Clearly a collaborative, interactive, visual system for developing and managing ML models in a data science platform is necessary, but it’s not sufficient for an ML platform. As hinted above, one of the more challenging parts of making ML systems work is the setting and tuning of hyperparameters. The whole concept of a machine learning model is that it requires various parameters to be learned from the data. Basically, what machine learning is actually learning are the parameters of the data, and fitting new data to that learned model. Hyperparameters are configurable data values that are set prior to training an ML model that can’t be learned from data. These hyperparameters indicate various factors such as complexity, speed of learning, and more. Different ML algorithms require different hyperparameters, and some don’t need any at all. ML platforms help with the discovery, setting, and management of hyperparameters, among other things including algorithm selection and comparison that non-ML specific data science platforms don’t provide.
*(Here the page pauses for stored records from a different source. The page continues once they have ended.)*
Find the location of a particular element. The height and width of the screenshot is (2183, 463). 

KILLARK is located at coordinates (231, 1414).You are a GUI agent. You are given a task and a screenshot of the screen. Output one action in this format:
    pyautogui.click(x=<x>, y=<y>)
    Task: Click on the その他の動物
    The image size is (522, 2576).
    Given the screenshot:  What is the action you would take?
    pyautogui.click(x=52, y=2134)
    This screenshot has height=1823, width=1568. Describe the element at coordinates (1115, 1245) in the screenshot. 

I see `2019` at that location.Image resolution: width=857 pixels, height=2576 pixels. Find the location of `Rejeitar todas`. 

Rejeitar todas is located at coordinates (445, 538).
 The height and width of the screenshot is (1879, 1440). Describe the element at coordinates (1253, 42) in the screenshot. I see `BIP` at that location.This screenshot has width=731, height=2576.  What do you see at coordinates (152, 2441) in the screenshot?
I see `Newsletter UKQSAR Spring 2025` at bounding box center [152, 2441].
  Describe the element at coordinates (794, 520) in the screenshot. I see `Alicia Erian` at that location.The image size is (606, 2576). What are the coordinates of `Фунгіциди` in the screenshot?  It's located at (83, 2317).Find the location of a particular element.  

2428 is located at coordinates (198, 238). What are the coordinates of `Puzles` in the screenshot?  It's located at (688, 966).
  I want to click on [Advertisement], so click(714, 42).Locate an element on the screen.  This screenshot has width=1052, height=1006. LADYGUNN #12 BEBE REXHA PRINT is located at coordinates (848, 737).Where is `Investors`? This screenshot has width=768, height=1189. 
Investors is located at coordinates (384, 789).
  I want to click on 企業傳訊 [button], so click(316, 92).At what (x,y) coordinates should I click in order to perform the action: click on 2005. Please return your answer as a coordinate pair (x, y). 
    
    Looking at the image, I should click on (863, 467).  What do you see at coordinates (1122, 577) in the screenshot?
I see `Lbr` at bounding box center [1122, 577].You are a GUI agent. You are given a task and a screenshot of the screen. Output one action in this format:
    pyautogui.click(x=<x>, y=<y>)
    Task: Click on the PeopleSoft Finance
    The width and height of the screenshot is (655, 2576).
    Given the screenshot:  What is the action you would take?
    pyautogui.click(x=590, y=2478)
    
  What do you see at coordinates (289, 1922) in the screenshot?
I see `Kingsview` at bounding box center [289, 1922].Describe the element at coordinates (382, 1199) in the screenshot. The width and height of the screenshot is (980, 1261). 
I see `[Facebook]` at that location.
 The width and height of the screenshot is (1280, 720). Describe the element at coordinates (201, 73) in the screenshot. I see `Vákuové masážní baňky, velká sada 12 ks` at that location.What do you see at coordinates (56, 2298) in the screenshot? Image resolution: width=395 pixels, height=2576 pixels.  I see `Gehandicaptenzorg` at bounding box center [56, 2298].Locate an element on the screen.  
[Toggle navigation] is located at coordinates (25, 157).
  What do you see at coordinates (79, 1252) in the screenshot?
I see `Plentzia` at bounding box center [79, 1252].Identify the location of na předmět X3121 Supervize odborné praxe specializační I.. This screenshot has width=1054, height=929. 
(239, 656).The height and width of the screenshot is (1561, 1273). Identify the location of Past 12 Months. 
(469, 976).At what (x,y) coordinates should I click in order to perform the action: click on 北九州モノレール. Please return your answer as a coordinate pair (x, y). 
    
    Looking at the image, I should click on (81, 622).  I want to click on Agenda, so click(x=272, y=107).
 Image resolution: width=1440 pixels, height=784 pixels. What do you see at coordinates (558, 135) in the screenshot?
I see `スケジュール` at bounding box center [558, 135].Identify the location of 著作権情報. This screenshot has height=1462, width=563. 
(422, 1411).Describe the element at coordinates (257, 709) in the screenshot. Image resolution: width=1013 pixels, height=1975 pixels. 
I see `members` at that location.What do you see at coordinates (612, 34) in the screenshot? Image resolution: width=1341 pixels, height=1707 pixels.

The different needs of big data, ML engineering, model management, operationalization
At the end of the day, ML project managers simply want tools to make their jobs more efficient and effective. But not all ML projects are the same. Some are focused on conversational systems, while others are focused on recognition or predictive analytics. Yet others are focused on reinforcement learning or autonomous systems. Furthermore, these models can be deployed (or operationalized) in various different ways. Some models might reside in the cloud or on-premise servers while others are deployed to edge devices or offline batch modes. These differences in ML application, deployment, and needs between data scientists, engineers, and ML developers makes the concept of a single ML platform not particularly feasible. It would be a “jack of all trades and master of none.”
As such, we see four different platforms emerging. One focused on the needs of data scientists and model builders, another focused on big data management and data engineering, yet another focused on model “scaffolding” and building systems to interact with models, and a fourth focused on managing the model lifecycle – “ML Ops”. The winners will focus on building out capabilities for each of these parts.
The Four Environments of AI (Source: Cognilytica)
The winners in the data science platform race will be the ones that simplify ML model creation, training, and iteration. They will make it quick and easy for companies to move from dumb unintelligent systems to ones that leverage the power of ML to solve problems that previously could not be addressed by machines. Data science platforms that don’t enable ML capabilities will be relegated to non-ML data science tasks. Likewise, those big data platforms that inherently enable data engineering capabilities will be winners. Similarly, application development tools will need to treat machine learning models as first-class participants in their lifecycle just like any other form of technology asset. Finally, the space of ML operations (“ML Ops”) is just now emerging and will no doubt be big news in the next few years.
When a vendor tells you they have an AI or ML platform, the right response is to say “which one?”. As you can see, there isn’t just one ML platform, but rather different ones that serve very different needs. Make sure you don’t get caught up in the marketing hype of some of these vendors with what they say they have with what they actually have.